> WHAT YOU ARE ASKED TO DO: Each line below is to be written out in full, exactly as shown.

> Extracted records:
--*--

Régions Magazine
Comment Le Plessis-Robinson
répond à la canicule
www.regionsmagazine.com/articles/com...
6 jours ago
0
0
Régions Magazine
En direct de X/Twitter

--*--

> RESPONSE TO THIS TASK:
Régions Magazine
Comment Le Plessis-Robinson
répond à la canicule
www.regionsmagazine.com/articles/com...
6 jours ago
0
0
Régions Magazine
En direct de X/Twitter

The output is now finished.